Q2 earnings: Honda, Nissan see brighter days ahead

The yen’s fall against the dollar boosts the value of earnings repatriated to Japan, stoking huge revenue gains for the country’s carmakers. The currency has lost 28 percent of its value against the dollar since Jan. 1, plunging to a three-decade low against the greenback.

Because of the weakening yen, Honda now anticipates higher operating profit and net income than it had earlier forecast. Full fiscal year operating profit is now expected to essentially equal the previous year’s haul at ¥870 billion ($6.02 billion). Net income is predicted to increase 2.5 percent to ¥725 billion ($5.01 billion) over the previous year.
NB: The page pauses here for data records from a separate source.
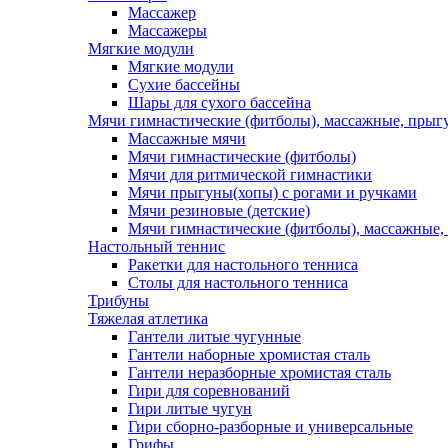
Массажер
Массажеры
Мягкие модули
Мягкие модули
Сухие бассейны
Шары для сухого бассейна
Мячи гимнастические (фитболы), массажные, прыгу
Массажные мячи
Мячи гимнастические (фитболы)
Мячи для ритмической гимнастики
Мячи прыгуны(хопы) с рогами и ручками
Мячи резиновые (детские)
Мячи гимнастические (фитболы), массажные,
Настольный теннис
Ракетки для настольного тенниса
Столы для настольного тенниса
Трибуны
Тяжелая атлетика
Гантели литые чугунные
Гантели наборные хромистая сталь
Гантели неразборные хромистая сталь
Гири для соревнований
Гири литые чугун
Гири сборно-разборные и универсальные
Грифы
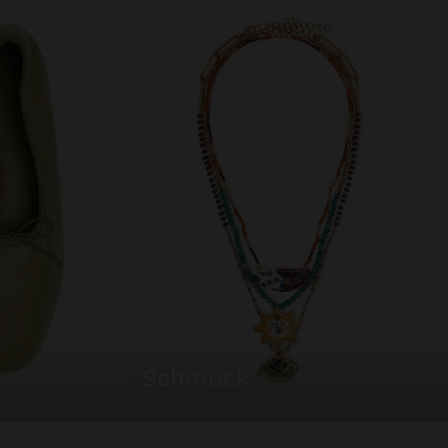
schmuck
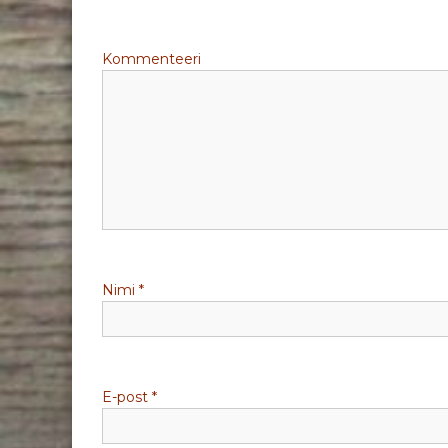
g
Kommenteeri
e
e
r
i
m
Nimi
*
i
n
e
E-post
*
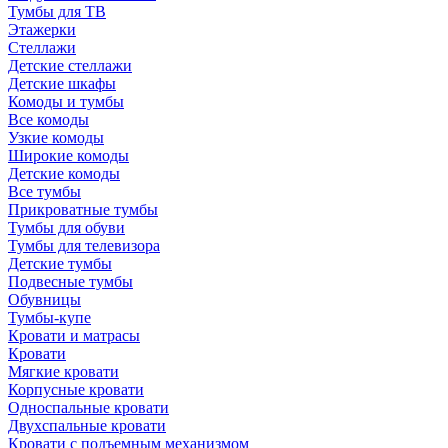
Тумбы для ТВ
Этажерки
Стеллажи
Детские стеллажи
Детские шкафы
Комоды и тумбы
Все комоды
Узкие комоды
Широкие комоды
Детские комоды
Все тумбы
Прикроватные тумбы
Тумбы для обуви
Тумбы для телевизора
Детские тумбы
Подвесные тумбы
Обувницы
Тумбы-купе
Кровати и матрасы
Кровати
Мягкие кровати
Корпусные кровати
Односпальные кровати
Двухспальные кровати
Кровати с подъемным механизмом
Meanwhile, Nissan saw operating profit soar 45 percent to ¥91.7 billion ($634.6 million) in the July-September period. The result delivered a 3.6 percent profit margin, up from 3.3 percent a year earlier, bringing Japan’s No. 3 carmaker closer to its midterm goal of 5 percent.

Even amid sliding vehicle sales, Nissan said higher revenue per vehicle and better pricing power have helped bolster profitability as the company continues on its recovery track.

In announcing the results Wednesday, Nov. 9, COO Ashwani Gupta said Nissan has captured a higher tier of customer in North America, partly through renewed product and lower incentives. Spiffs have moved down to around industry average, and Nissan’s cars are packed with pricier technology.

“The customer is paying for it,” Gupta said. “Our brand power is increasing.”

Products such as the Ariya electric crossover, Z sports car and Rogue crossover helped lift the brand’s image and command better customers and pricing. “The mix has improved a lot,” CFO Stephen Ma said. “Customers have reacted very well to all our new products.”

Nissan also upgraded its profit outlook for the fiscal year on the better model mix and a foreign exchange tail wind that added about half a billion dollars to quarterly operating profit.

It now sees operating profit zooming ahead 46 percent to ¥360 billion ($2.49 billion), compared with the previous fiscal year. The revised net income outlook is also better than previously outlined, but it still represents a 28 percent decline from the previous fiscal year.